=== What the exercise asks ===
Give back, unchanged, the lines from the one containing "- Slide Shows" to the end of the listing, inclusive of both.

Start of Information supplied

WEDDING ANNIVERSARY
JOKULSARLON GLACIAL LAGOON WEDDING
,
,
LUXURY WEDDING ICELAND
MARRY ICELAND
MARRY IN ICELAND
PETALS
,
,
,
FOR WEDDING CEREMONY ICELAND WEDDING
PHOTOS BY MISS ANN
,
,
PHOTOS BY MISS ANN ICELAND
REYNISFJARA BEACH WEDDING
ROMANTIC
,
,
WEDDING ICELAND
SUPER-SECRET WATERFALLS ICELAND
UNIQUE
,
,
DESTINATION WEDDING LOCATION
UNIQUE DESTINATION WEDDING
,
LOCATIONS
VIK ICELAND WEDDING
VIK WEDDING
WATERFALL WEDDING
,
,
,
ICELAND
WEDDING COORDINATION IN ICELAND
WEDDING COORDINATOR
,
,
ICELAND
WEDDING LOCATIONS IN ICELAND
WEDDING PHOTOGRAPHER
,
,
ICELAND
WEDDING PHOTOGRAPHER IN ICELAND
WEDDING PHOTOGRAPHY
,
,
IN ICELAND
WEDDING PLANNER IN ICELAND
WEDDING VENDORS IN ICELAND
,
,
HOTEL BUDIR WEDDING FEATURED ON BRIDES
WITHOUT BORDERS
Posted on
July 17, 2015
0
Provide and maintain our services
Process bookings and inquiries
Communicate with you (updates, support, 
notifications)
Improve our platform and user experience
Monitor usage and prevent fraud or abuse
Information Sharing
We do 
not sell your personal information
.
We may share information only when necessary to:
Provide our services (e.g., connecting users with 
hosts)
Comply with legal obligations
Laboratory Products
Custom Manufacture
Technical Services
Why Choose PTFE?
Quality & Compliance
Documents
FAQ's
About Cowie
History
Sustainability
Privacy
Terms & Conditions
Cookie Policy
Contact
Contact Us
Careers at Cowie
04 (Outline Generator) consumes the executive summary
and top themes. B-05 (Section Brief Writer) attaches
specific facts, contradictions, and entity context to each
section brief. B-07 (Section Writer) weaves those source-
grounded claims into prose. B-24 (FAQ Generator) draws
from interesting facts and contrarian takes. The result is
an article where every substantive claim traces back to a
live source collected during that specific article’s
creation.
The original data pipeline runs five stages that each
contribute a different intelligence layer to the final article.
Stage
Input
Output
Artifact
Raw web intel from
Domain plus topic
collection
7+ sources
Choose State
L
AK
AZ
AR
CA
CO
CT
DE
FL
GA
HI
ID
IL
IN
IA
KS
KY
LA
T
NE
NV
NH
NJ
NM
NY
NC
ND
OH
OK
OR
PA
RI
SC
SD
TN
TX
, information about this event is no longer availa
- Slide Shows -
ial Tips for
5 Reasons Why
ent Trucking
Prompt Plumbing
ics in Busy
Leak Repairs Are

End of Information supplied

=== Exercise output ===
- Slide Shows -
ial Tips for
5 Reasons Why
ent Trucking
Prompt Plumbing
ics in Busy
Leak Repairs Are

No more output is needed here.